* **PROBLEM DESCRIPTION**: Only lines holding "brush" are wanted; copy each of them from the records below.

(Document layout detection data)
Content starts

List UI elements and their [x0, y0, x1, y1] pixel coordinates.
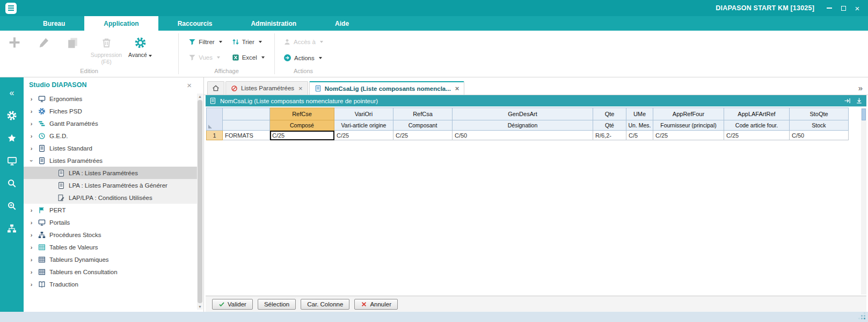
tab-nomcsalig-liste-composants-nomencla[interactable]: NomCsaLig (Liste composants nomencla...×	[309, 81, 465, 95]
column-header-gendesart[interactable]: GenDesArt	[453, 108, 593, 120]
copy-button[interactable]	[58, 31, 87, 50]
column-subheader-blank[interactable]	[223, 120, 270, 131]
grid-cell[interactable]: C/50	[790, 131, 849, 140]
sort-button[interactable]: Trier	[230, 38, 267, 46]
grid-scrollbar[interactable]	[861, 108, 866, 295]
grid-cell[interactable]: C/5	[626, 131, 653, 140]
expand-icon[interactable]: ›	[29, 133, 34, 139]
column-header-variori[interactable]: VariOri	[334, 108, 393, 120]
tree-item-listes-parametrees[interactable]: ›Listes Paramétrées	[24, 154, 197, 167]
tab-home[interactable]	[207, 81, 224, 95]
actions-button[interactable]: Actions	[281, 53, 325, 62]
column-subheader-applafartref[interactable]: Code article four.	[724, 120, 790, 131]
grid-cell[interactable]: C/25	[724, 131, 790, 140]
column-header-qte[interactable]: Qte	[593, 108, 626, 120]
tree-item-tableurs-dynamiques[interactable]: ›Tableurs Dynamiques	[24, 253, 197, 266]
column-subheader-refcse[interactable]: Composé	[270, 120, 334, 131]
expand-icon[interactable]: ›	[29, 256, 34, 263]
menu-item-application[interactable]: Application	[84, 16, 158, 31]
tree-item-g-e-d[interactable]: ›G.E.D.	[24, 130, 197, 142]
select-all-corner-cell[interactable]	[207, 108, 223, 131]
expand-icon[interactable]: ›	[29, 219, 34, 226]
expand-icon[interactable]: ›	[29, 232, 34, 238]
column-header-refcsa[interactable]: RefCsa	[393, 108, 453, 120]
grid-cell-editing[interactable]: C/25	[270, 131, 334, 140]
close-icon[interactable]: ×	[851, 2, 864, 14]
views-button[interactable]: Vues	[186, 53, 224, 62]
scroll-down-icon[interactable]: ▼	[198, 304, 202, 310]
resize-grip-icon[interactable]	[864, 318, 865, 319]
tree-item-portails[interactable]: ›Portails	[24, 216, 197, 228]
tab-close-icon[interactable]: ×	[298, 84, 303, 92]
expand-icon[interactable]: ›	[29, 145, 34, 152]
menu-item-bureau[interactable]: Bureau	[24, 16, 84, 31]
column-header-appreffour[interactable]: AppRefFour	[653, 108, 724, 120]
tree-close-icon[interactable]: ×	[187, 81, 192, 90]
minimize-icon[interactable]	[823, 2, 836, 14]
column-header-refcse[interactable]: RefCse	[270, 108, 334, 120]
selection-button[interactable]: Sélection	[258, 299, 296, 310]
expand-icon[interactable]: ›	[29, 244, 34, 251]
column-subheader-variori[interactable]: Vari-article origine	[334, 120, 393, 131]
tree-item-procedures-stocks[interactable]: ›Procédures Stocks	[24, 228, 197, 241]
settings-icon[interactable]	[0, 104, 24, 127]
download-icon[interactable]	[856, 97, 863, 104]
column-header-stoqte[interactable]: StoQte	[790, 108, 849, 120]
grid-cell[interactable]: FORMATS	[223, 131, 270, 140]
tree-item-tables-de-valeurs[interactable]: ›Tables de Valeurs	[24, 241, 197, 253]
search-advanced-icon[interactable]	[0, 195, 24, 217]
column-header-ume[interactable]: UMe	[626, 108, 653, 120]
advanced-button[interactable]: Avancé	[126, 31, 155, 59]
expand-icon[interactable]: ›	[29, 108, 34, 115]
tree-scrollbar[interactable]: ▲ ▼	[197, 94, 203, 310]
edit-button[interactable]	[29, 31, 58, 50]
menu-item-raccourcis[interactable]: Raccourcis	[158, 16, 232, 31]
grid-cell[interactable]: C/25	[393, 131, 453, 140]
grid-scroll-thumb[interactable]	[862, 109, 866, 120]
tree-item-lap-lpa-conditions-utilisees[interactable]: LAP/LPA : Conditions Utilisées	[24, 191, 197, 204]
menu-item-administration[interactable]: Administration	[231, 16, 316, 31]
access-button[interactable]: Accès à	[281, 38, 325, 46]
go-to-last-icon[interactable]	[844, 97, 851, 104]
tab-listes-parametrees[interactable]: Listes Paramétrées×	[225, 81, 308, 95]
tree-item-traduction[interactable]: ›Traduction	[24, 278, 197, 290]
tree-item-lpa-listes-parametrees-a-generer[interactable]: LPA : Listes Paramétrées à Générer	[24, 179, 197, 191]
column-header-applafartref[interactable]: AppLAFArtRef	[724, 108, 790, 120]
search-icon[interactable]	[0, 172, 24, 195]
column-subheader-appreffour[interactable]: Fournisseur (principal)	[653, 120, 724, 131]
car-colonne-button[interactable]: Car. Colonne	[301, 299, 349, 310]
excel-button[interactable]: Excel	[230, 53, 267, 62]
expand-icon[interactable]: ›	[29, 281, 34, 288]
collapse-icon[interactable]: ›	[28, 158, 35, 163]
favorites-icon[interactable]	[0, 127, 24, 149]
column-subheader-gendesart[interactable]: Désignation	[453, 120, 593, 131]
maximize-icon[interactable]	[837, 2, 850, 14]
delete-button[interactable]: Suppression (F6)	[87, 31, 126, 65]
tree-item-ergonomies[interactable]: ›Ergonomies	[24, 92, 197, 105]
scroll-thumb[interactable]	[198, 100, 202, 303]
hierarchy-icon[interactable]	[0, 217, 24, 240]
grid-cell[interactable]: C/25	[334, 131, 393, 140]
menu-item-aide[interactable]: Aide	[316, 16, 368, 31]
tree-item-fiches-psd[interactable]: ›Fiches PSD	[24, 105, 197, 117]
column-subheader-qte[interactable]: Qté	[593, 120, 626, 131]
tree-item-listes-standard[interactable]: ›Listes Standard	[24, 142, 197, 154]
tab-close-icon[interactable]: ×	[455, 84, 459, 92]
scroll-up-icon[interactable]: ▲	[198, 94, 202, 99]
tree-item-gantt-parametres[interactable]: ›Gantt Paramétrés	[24, 117, 197, 130]
column-subheader-refcsa[interactable]: Composant	[393, 120, 453, 131]
grid-cell[interactable]: R/6,2-	[593, 131, 626, 140]
tree-item-pert[interactable]: ›PERT	[24, 204, 197, 216]
tab-overflow-icon[interactable]: »	[858, 83, 863, 92]
tree-item-lpa-listes-parametrees[interactable]: LPA : Listes Paramétrées	[24, 167, 197, 179]
filter-button[interactable]: Filtrer	[186, 38, 224, 46]
screens-icon[interactable]	[0, 149, 24, 172]
column-subheader-ume[interactable]: Un. Mes.	[626, 120, 653, 131]
grid-cell[interactable]: C/25	[653, 131, 724, 140]
add-button[interactable]	[0, 31, 29, 50]
tree-item-tableurs-en-consultation[interactable]: ›Tableurs en Consultation	[24, 266, 197, 278]
valider-button[interactable]: Valider	[212, 299, 253, 310]
column-header-blank[interactable]	[223, 108, 270, 120]
annuler-button[interactable]: Annuler	[354, 299, 398, 310]
expand-icon[interactable]: ›	[29, 207, 34, 213]
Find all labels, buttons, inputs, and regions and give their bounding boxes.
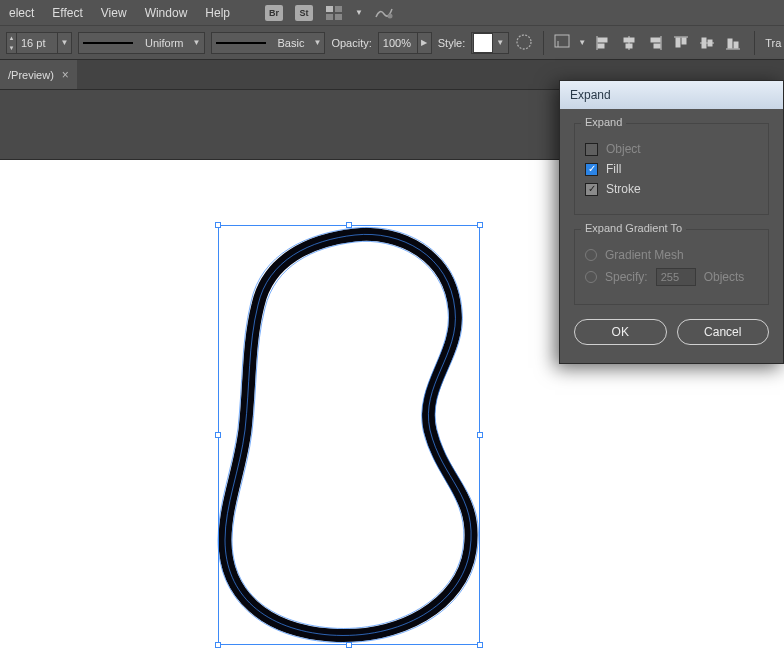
stroke-weight-value[interactable]: 16 pt: [16, 32, 58, 54]
svg-point-5: [517, 35, 531, 49]
gradient-mesh-radio: [585, 249, 597, 261]
stroke-weight-caret[interactable]: ▼: [58, 32, 72, 54]
chevron-down-icon: ▼: [355, 8, 363, 17]
bridge-icon: Br: [265, 5, 283, 21]
expand-dialog: Expand Expand Object Fill Stroke Expand …: [559, 80, 784, 364]
opacity-value[interactable]: 100%: [378, 32, 418, 54]
align-vcenter-button[interactable]: [696, 32, 718, 54]
dialog-button-row: OK Cancel: [574, 319, 769, 345]
svg-rect-1: [335, 6, 342, 12]
align-bottom-button[interactable]: [722, 32, 744, 54]
document-tab-label: /Preview): [8, 69, 54, 81]
align-right-icon: [647, 35, 663, 51]
handle-mr[interactable]: [477, 432, 483, 438]
expand-fill-row[interactable]: Fill: [585, 162, 758, 176]
specify-unit-label: Objects: [704, 270, 745, 284]
expand-object-row: Object: [585, 142, 758, 156]
style-label: Style:: [438, 37, 466, 49]
handle-bl[interactable]: [215, 642, 221, 648]
svg-rect-11: [624, 38, 634, 42]
chevron-down-icon: ▼: [7, 43, 16, 53]
chevron-down-icon: ▼: [61, 38, 69, 47]
handle-tc[interactable]: [346, 222, 352, 228]
align-right-button[interactable]: [644, 32, 666, 54]
arrange-documents-caret[interactable]: ▼: [353, 4, 365, 22]
expand-group: Expand Object Fill Stroke: [574, 123, 769, 215]
chevron-up-icon: ▲: [7, 33, 16, 43]
specify-row: Specify: 255 Objects: [585, 268, 758, 286]
svg-rect-23: [728, 39, 732, 48]
main-menu-bar: elect Effect View Window Help Br St ▼: [0, 0, 784, 26]
handle-tr[interactable]: [477, 222, 483, 228]
options-bar: ▲▼ 16 pt ▼ Uniform ▼ Basic ▼ Opacity: 10…: [0, 26, 784, 60]
expand-fill-checkbox[interactable]: [585, 163, 598, 176]
stroke-weight-field[interactable]: ▲▼ 16 pt ▼: [6, 32, 72, 54]
menu-window[interactable]: Window: [136, 6, 197, 20]
arrange-documents-icon: [326, 6, 342, 20]
align-hcenter-icon: [621, 35, 637, 51]
document-tab[interactable]: /Preview) ×: [0, 60, 77, 89]
svg-rect-12: [626, 44, 632, 48]
align-buttons-row: [592, 32, 744, 54]
expand-gradient-legend: Expand Gradient To: [581, 222, 686, 234]
expand-stroke-checkbox[interactable]: [585, 183, 598, 196]
align-hcenter-button[interactable]: [618, 32, 640, 54]
ok-button[interactable]: OK: [574, 319, 667, 345]
align-to-button[interactable]: [554, 34, 572, 52]
handle-tl[interactable]: [215, 222, 221, 228]
brush-label: Basic: [272, 37, 311, 49]
expand-stroke-row[interactable]: Stroke: [585, 182, 758, 196]
dialog-title: Expand: [570, 88, 611, 102]
svg-rect-24: [734, 42, 738, 48]
gradient-mesh-label: Gradient Mesh: [605, 248, 684, 262]
gpu-preview-button[interactable]: [373, 4, 395, 22]
selection-bounding-box[interactable]: [218, 225, 480, 645]
handle-ml[interactable]: [215, 432, 221, 438]
expand-stroke-label: Stroke: [606, 182, 641, 196]
stroke-profile-dropdown[interactable]: Uniform ▼: [78, 32, 205, 54]
svg-rect-20: [702, 38, 706, 48]
svg-point-4: [388, 13, 393, 18]
menu-effect[interactable]: Effect: [43, 6, 91, 20]
gradient-mesh-row: Gradient Mesh: [585, 248, 758, 262]
svg-rect-15: [654, 44, 660, 48]
recolor-artwork-button[interactable]: [515, 33, 533, 53]
arrange-documents-button[interactable]: [323, 4, 345, 22]
opacity-label: Opacity:: [331, 37, 371, 49]
chevron-right-icon: ▶: [421, 38, 427, 47]
divider: [754, 31, 755, 55]
handle-br[interactable]: [477, 642, 483, 648]
cancel-button[interactable]: Cancel: [677, 319, 770, 345]
opacity-field[interactable]: 100% ▶: [378, 32, 432, 54]
graphic-style-dropdown[interactable]: ▼: [471, 32, 509, 54]
brush-preview-icon: [216, 42, 266, 44]
transform-panel-toggle[interactable]: Tra: [765, 37, 781, 49]
svg-rect-18: [682, 38, 686, 44]
align-top-icon: [673, 35, 689, 51]
bridge-button[interactable]: Br: [263, 4, 285, 22]
stroke-weight-stepper[interactable]: ▲▼: [6, 32, 16, 54]
menu-select[interactable]: elect: [0, 6, 43, 20]
svg-rect-21: [708, 40, 712, 46]
dialog-titlebar[interactable]: Expand: [560, 81, 783, 109]
svg-rect-14: [651, 38, 660, 42]
brush-definition-dropdown[interactable]: Basic ▼: [211, 32, 326, 54]
stroke-profile-label: Uniform: [139, 37, 190, 49]
svg-rect-9: [598, 44, 604, 48]
stock-button[interactable]: St: [293, 4, 315, 22]
menu-view[interactable]: View: [92, 6, 136, 20]
chevron-down-icon: ▼: [578, 38, 586, 47]
align-top-button[interactable]: [670, 32, 692, 54]
expand-object-label: Object: [606, 142, 641, 156]
align-to-icon: [554, 34, 572, 50]
stock-icon: St: [295, 5, 313, 21]
opacity-caret[interactable]: ▶: [418, 32, 432, 54]
menu-help[interactable]: Help: [196, 6, 239, 20]
handle-bc[interactable]: [346, 642, 352, 648]
align-left-button[interactable]: [592, 32, 614, 54]
profile-preview-icon: [83, 42, 133, 44]
align-bottom-icon: [725, 35, 741, 51]
divider: [543, 31, 544, 55]
svg-rect-6: [555, 35, 569, 47]
close-tab-button[interactable]: ×: [62, 68, 69, 82]
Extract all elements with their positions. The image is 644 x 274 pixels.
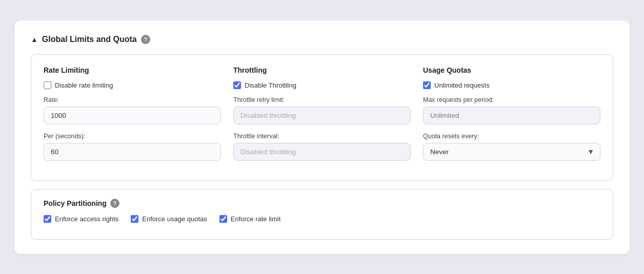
quota-resets-select[interactable]: Never Daily Weekly Monthly [423, 143, 600, 161]
usage-quotas-title: Usage Quotas [423, 66, 600, 74]
enforce-usage-quotas-checkbox[interactable] [131, 215, 138, 223]
policy-title: Policy Partitioning [44, 199, 107, 207]
disable-throttling-checkbox[interactable] [233, 81, 241, 89]
quota-resets-label: Quota resets every: [423, 133, 600, 140]
rate-label: Rate: [44, 96, 221, 103]
rate-limiting-group: Rate Limiting Disable rate limiting Rate… [44, 66, 221, 169]
disable-rate-limiting-checkbox[interactable] [44, 81, 51, 89]
limits-grid: Rate Limiting Disable rate limiting Rate… [44, 66, 600, 169]
usage-quotas-group: Usage Quotas Unlimited requests Max requ… [423, 66, 600, 169]
enforce-usage-quotas-label[interactable]: Enforce usage quotas [142, 215, 207, 223]
policy-header: Policy Partitioning ? [44, 199, 600, 208]
throttle-retry-label: Throttle retry limit: [233, 96, 411, 103]
collapse-chevron[interactable]: ▲ [31, 35, 38, 44]
enforce-access-rights-checkbox[interactable] [44, 215, 51, 223]
per-label: Per (seconds): [44, 133, 221, 140]
throttle-interval-label: Throttle interval: [233, 133, 411, 140]
help-icon[interactable]: ? [141, 35, 150, 44]
throttling-group: Throttling Disable Throttling Throttle r… [233, 66, 411, 169]
enforce-rate-limit-label[interactable]: Enforce rate limit [231, 215, 281, 223]
disable-rate-limiting-label[interactable]: Disable rate limiting [55, 81, 113, 89]
throttle-interval-input[interactable] [233, 143, 411, 161]
unlimited-requests-label[interactable]: Unlimited requests [434, 81, 490, 89]
disable-throttling-row: Disable Throttling [233, 81, 411, 89]
policy-help-icon[interactable]: ? [110, 199, 119, 208]
enforce-access-rights-label[interactable]: Enforce access rights [55, 215, 118, 223]
unlimited-requests-checkbox[interactable] [423, 81, 431, 89]
section-title: Global Limits and Quota [42, 35, 137, 44]
limits-card: Rate Limiting Disable rate limiting Rate… [31, 54, 613, 181]
rate-limiting-title: Rate Limiting [44, 66, 221, 74]
enforce-access-rights-row: Enforce access rights [44, 215, 118, 223]
enforce-rate-limit-checkbox[interactable] [219, 215, 227, 223]
max-requests-label: Max requests per period: [423, 96, 600, 103]
throttling-title: Throttling [233, 66, 411, 74]
quota-resets-wrapper: Never Daily Weekly Monthly ▼ [423, 143, 600, 161]
section-header: ▲ Global Limits and Quota ? [31, 35, 613, 44]
policy-partitioning-card: Policy Partitioning ? Enforce access rig… [31, 189, 613, 240]
per-input[interactable] [44, 143, 221, 161]
max-requests-input[interactable] [423, 107, 600, 124]
rate-input[interactable] [44, 107, 221, 124]
disable-throttling-label[interactable]: Disable Throttling [245, 81, 296, 89]
policy-checkboxes: Enforce access rights Enforce usage quot… [44, 215, 600, 230]
outer-card: ▲ Global Limits and Quota ? Rate Limitin… [14, 20, 630, 254]
enforce-usage-quotas-row: Enforce usage quotas [131, 215, 207, 223]
unlimited-requests-row: Unlimited requests [423, 81, 600, 89]
enforce-rate-limit-row: Enforce rate limit [219, 215, 281, 223]
throttle-retry-input[interactable] [233, 107, 411, 124]
disable-rate-limiting-row: Disable rate limiting [44, 81, 221, 89]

Content ends

* **ANSWER AREA**:
brush-label: Basic: [272, 37, 311, 49]
brush-preview-icon: [216, 42, 266, 44]
brush-definition-dropdown[interactable]: Basic ▼: [211, 32, 326, 54]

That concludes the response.